Rebuilt since the war, Yokohama is an industrial city southwest of Tokyo and is still the major seaport on Tokyo Bay. The cemetery is located in the Hodogaya-ku district of Yokohama, a working-class part of the city a short taxi ride from the Hodogaya railway station. The taxi is much more convenient than a bus, and moreover a taxi company is located about 50 metres down the street from the cemetery, so there is plenty of taxicab traffic to hail when it’s time to leave.
There is a small gate at the entrance with a small white sign at street level indicating that this address, 238K Ariba-cho Hodogaya-ku Yokohama, is the location of the cemetery. A shaded walk down a long lane, downhill, gives no impression of the beautiful park that awaits at the bottom. Indeed, our taxi driver told us that many residents in the neighbourhood go for walks through the cemetery, because of its beautiful grounds.
The Yokohama cemetery is nestled in a breathtaking location, tucked in a small valley surrounded by hills that completely block the view of the sprawling industrial city that surrounds it. The cemetery is terraced, with different sections holding the graves of soldiers of different nationalities. The main section, on the valley floor, is the British section, which easily holds the largest number of graves. The Indian-Pakistani section is located above, on the right, and above that lies the newer terrace that holds graves from the Korean War, including several Canadians from Princess Patricia’s Canadian Light Infantry. Each terrace has a stone Cross of Sacrifice overlooking the graves but for the Indian section, which has a small obelisk cenotaph instead.

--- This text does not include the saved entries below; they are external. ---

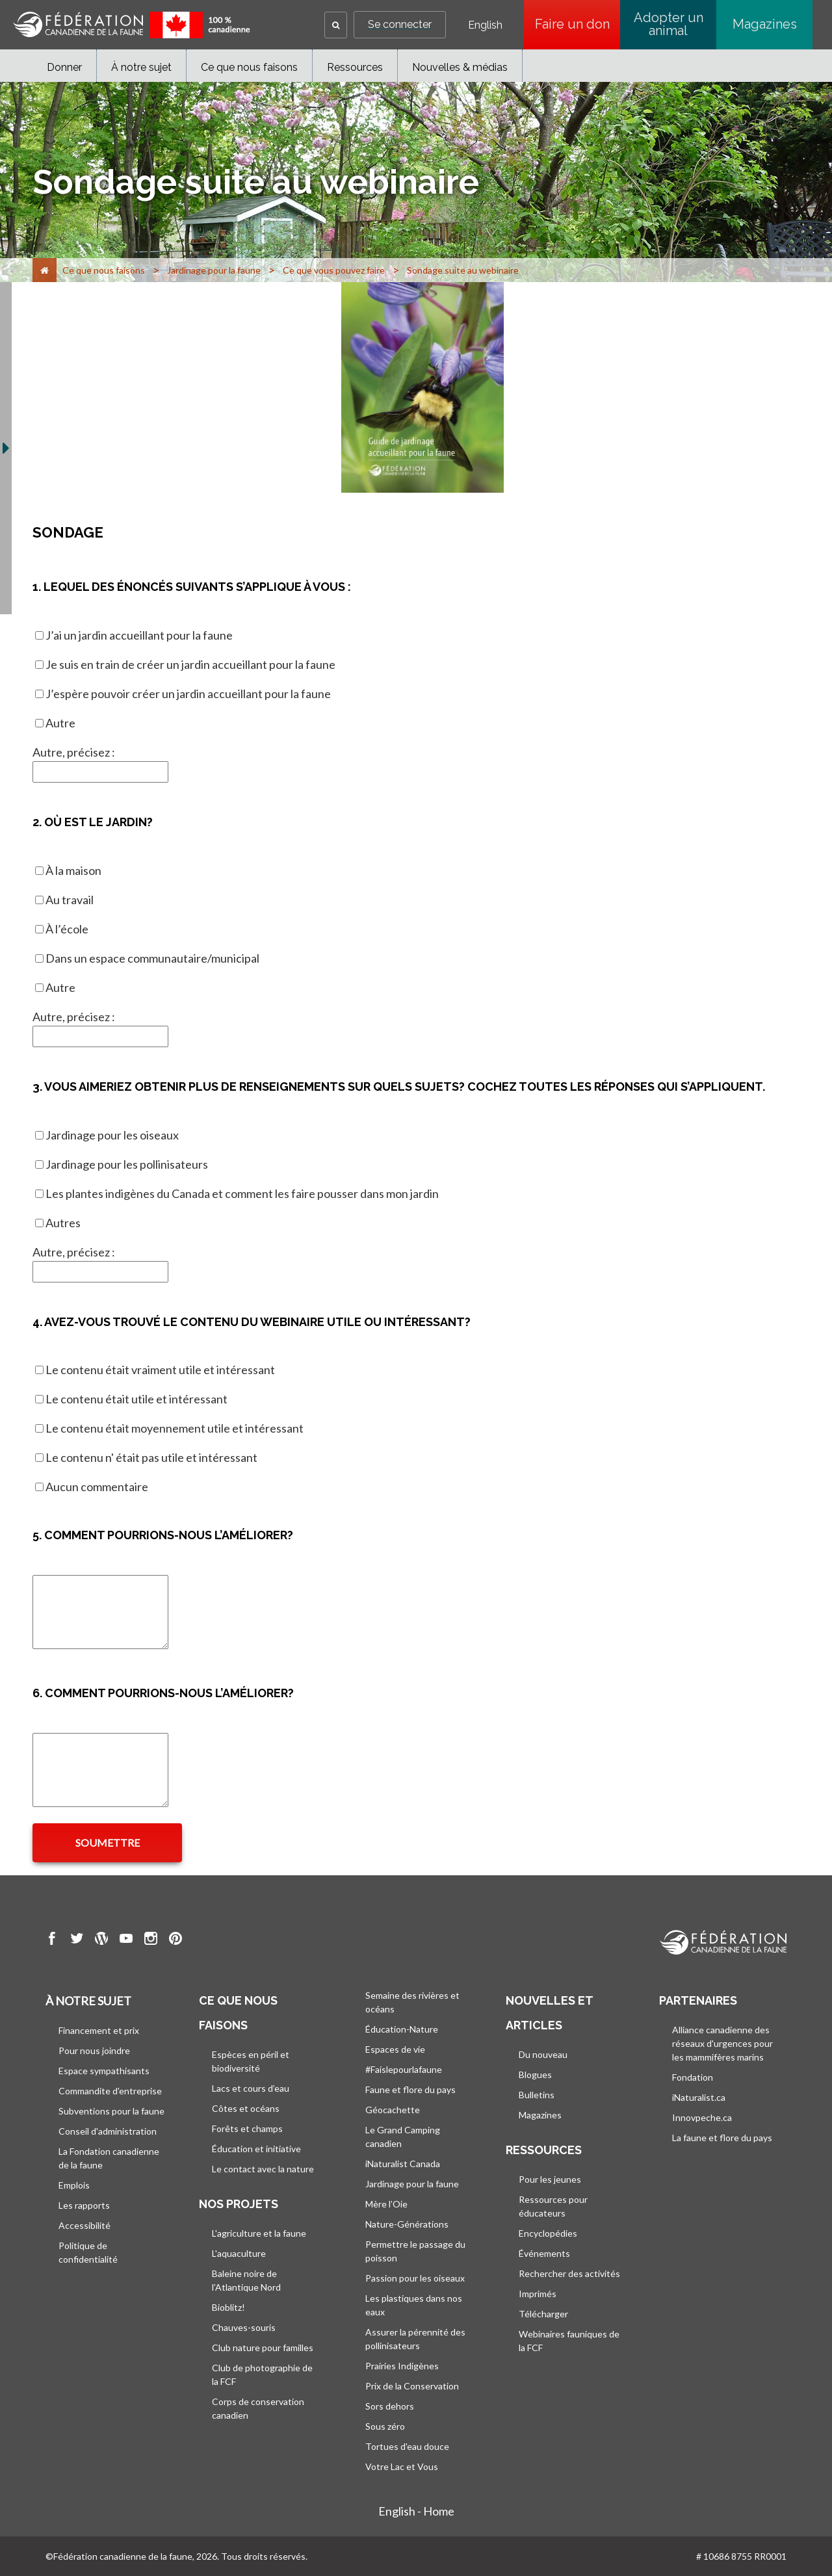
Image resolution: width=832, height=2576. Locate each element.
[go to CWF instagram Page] (150, 1940)
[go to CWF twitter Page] (76, 1940)
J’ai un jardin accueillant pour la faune (139, 635)
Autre (60, 723)
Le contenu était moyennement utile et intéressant (175, 1428)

A separate terrace down a laneway to the east hold the combined New Zealand and Canadian graves, row on row. Unlike Second World War graves in France, which are marked with white headstones, the solid brass markers used at Yokohama are mounted at ground level on a white masonry base. A Maple Leaf on each marker denotes a Canadian. In total there are 1555 graves in the Yokohama Commonwealth War Cemetery. In addition, the Yokohama Cremation Memorial, at the south end of the British section, houses an urn containing the ashes of 335 soldiers, sailors and airmen of the Commonwealth, the United States of America and the Netherlands who died as prisoners of war in Japan.
Travelling to the Yokohama War Cemetery isn’t difficult, but care must be taken. Ideally, one should reach the Hodogaya Station by train and then a taxi from there – the taxi stand is across the street from the train station’s street exit. To get to Hodogaya, one should take the JR Yokosuka (Blue) Line. Coming from Tokyo, one can change to the Yokosuka Line at Shimbashi station, or you can change lines at Yokohama station, the main East Japan Railway station in Yokohama. The taxicab company near the cemetery can be reached at 045-731-6233.
These photographs were taken with a Canon AE-1 program with a standard 50mm FD lens on Ilford Delta 400 film. The prints were developed on Ilford RC paper with a Pearl finish.
I am indebted to Sawa Ito and Julian Wick of the iAnywhere and Sybase KK offices in Tokyo for acting as my guides in our visit to Yokohama in October 2011.